Two years after fisheries observers came forward to talk about harassment, intimidation, assault, sexual assault and threats aboard fishing vessels, Fisheries and Oceans Canada (DFO) has created a suite of new policies intended to limit harassment and is spending millions of dollars on modernization — but is refusing to talk about it.
Whistleblowers within the trawl industry went on the record for investigations published in The Narwhal and VICE World News after DFO, Canada’s regulator of commercial fisheries, failed to take steps to make working conditions safer for at-sea observers.
While the department has been silent on its inner workings, internal documents released to VICE and The Narwhal through access to information legislation show that below the surface there has been a steady flow of activity at DFO offices in response to revelations published in the investigations.
Observers are the eyes and ears of the public aboard fishing vessels, reporting information about illegal fishing, the kinds of fish being caught, accidental bycatch, vessel location and more to DFO, under whose purview observers are assigned to fishing vessels. But as earlier reporting revealed, observers — often young women, working alone on vessels mostly crewed by men — suffer from workplace abuse, with many recounting stories of being screamed at by boat captains, coerced into falsifying their reports and sexually abused, among other mistreatment.
The result of that intimidation, whistleblowers say, is systematic under-reporting of the amount of accidentally caught fish and deliberate malfeasance — because observers do not feel safe enough to speak out about infractions that could jeopardize vessel permits and profits.
“You are all alone out there, and nobody wants you there,” said one female former observer, who said she, as a recent biology graduate, had spent a year being subjected to a gauntlet of sexual harassment and violent intimidation on trawlers before quitting.
That reporting kicked off a lumbering internal response at DFO that, while happening behind closed doors, is still ongoing.

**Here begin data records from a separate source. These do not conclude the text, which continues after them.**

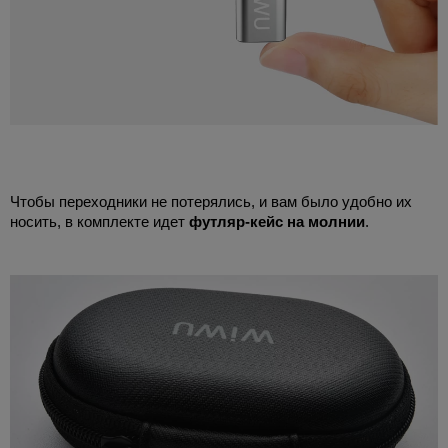
Чтобы переходники не потерялись, и вам было удобно их
носить, в комплекте идет
футляр-кейс на молнии
.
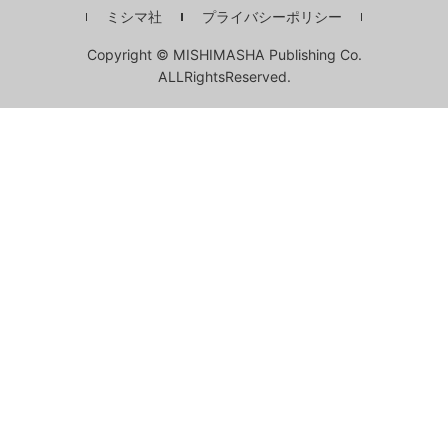
ミシマ社
プライバシーポリシー
Copyright © MISHIMASHA Publishing Co.
ALLRightsReserved.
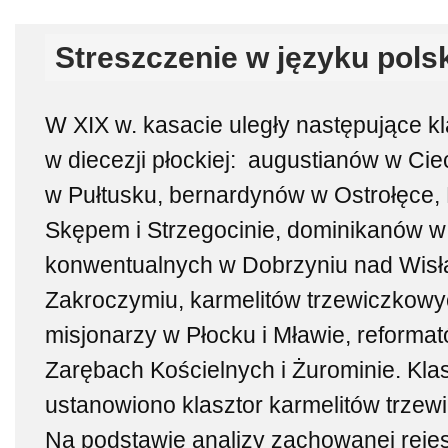
Streszczenie w języku pols
W XIX w. kasacie uległy następujące k
w diecezji płockiej: augustianów w C
w Pułtusku, bernardynów w Ostrołęce,
Skępem i Strzegocinie, dominikanów w
konwentualnych w Dobrzyniu nad Wisł
Zakroczymiu, karmelitów trzewiczkowyc
misjonarzy w Płocku i Mławie, reformat
Zarębach Kościelnych i Żurominie. Kl
ustanowiono klasztor karmelitów trze
Na podstawie analizy zachowanej rejes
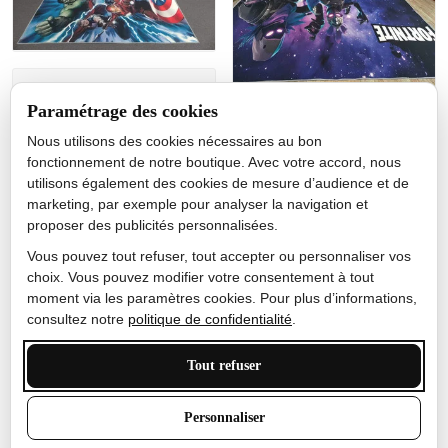
Jérôme lemaire
Paramétrage des cookies
Gutes Produkt
Nous utilisons des cookies nécessaires au bon
Nicole Camacho
fonctionnement de notre boutique. Avec votre accord, nous
utilisons également des cookies de mesure d’audience et de
Très bien
marketing, par exemple pour analyser la navigation et
Je ne m'attendais pas à ce
proposer des publicités personnalisées.
que le tapis ait un si bel
effet de couleur, l'encre est
Vous pouvez tout refuser, tout accepter ou personnaliser vos
très bonne, le tapis est
choix. Vous pouvez modifier votre consentement à tout
épais et doux, mon fils
moment via les paramètres cookies. Pour plus d’informations,
sera très excité
consultez notre
politique de confidentialité
.
Tout refuser
Anthony Trevalinet
Personnaliser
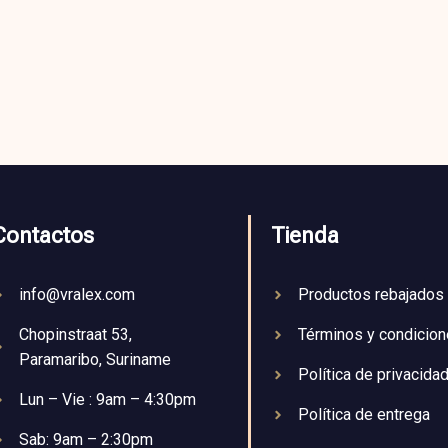
Contactos
Tienda
info@vralex.com
Productos rebajados
Chopinstraat 53,
Términos y condicio
Paramaribo, Suriname
Política de privacida
Lun – Vie : 9am – 4:30pm
Política de entrega
Sab: 9am – 2:30pm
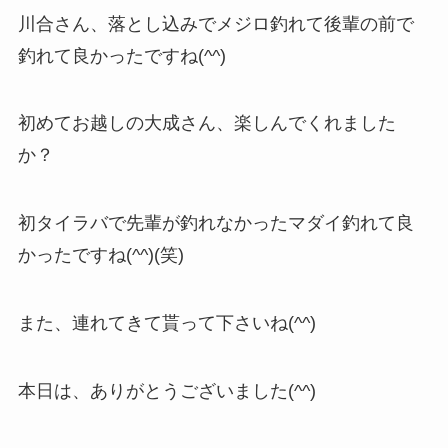
川合さん、落とし込みでメジロ釣れて後輩の前で
釣れて良かったですね(^^)
初めてお越しの大成さん、楽しんでくれました
か？
初タイラバで先輩が釣れなかったマダイ釣れて良
かったですね(^^)(笑)
また、連れてきて貰って下さいね(^^)
本日は、ありがとうございました(^^)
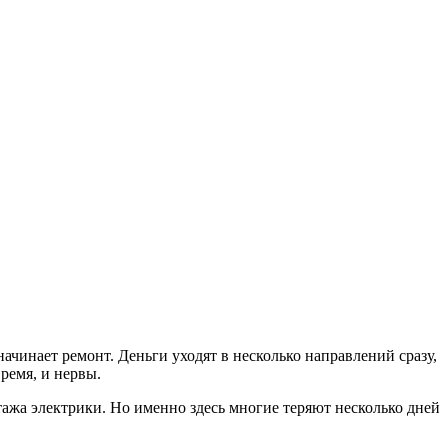
начинает ремонт. Деньги уходят в несколько направлений сразу,
ремя, и нервы.
ажа электрики. Но именно здесь многие теряют несколько дней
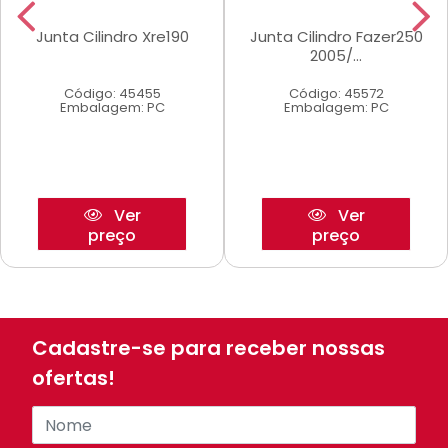
Junta Cilindro Xre190
Junta Cilindro Fazer250
2005/...
Código: 45455
Código: 45572
Embalagem: PC
Embalagem: PC
Ver
Ver
preço
preço
Cadastre-se para receber nossas
ofertas!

More than 700 pages of documents, received by VICE and The Narwhal, show an emotional response within the department to the allegations raised in reporting published by both outlets in 2020 and 2021.
“This article is horrific,” wrote Adam Keizer, a DFO regional manager, in an email to three colleagues on Feb. 9, 2021, the morning the investigation was published in VICE. “I know we’ve discussed the limitations about what DFO can do with respect to harassment of [observers], but we must have a discussion about what is within our means to ensure [they] are protected.”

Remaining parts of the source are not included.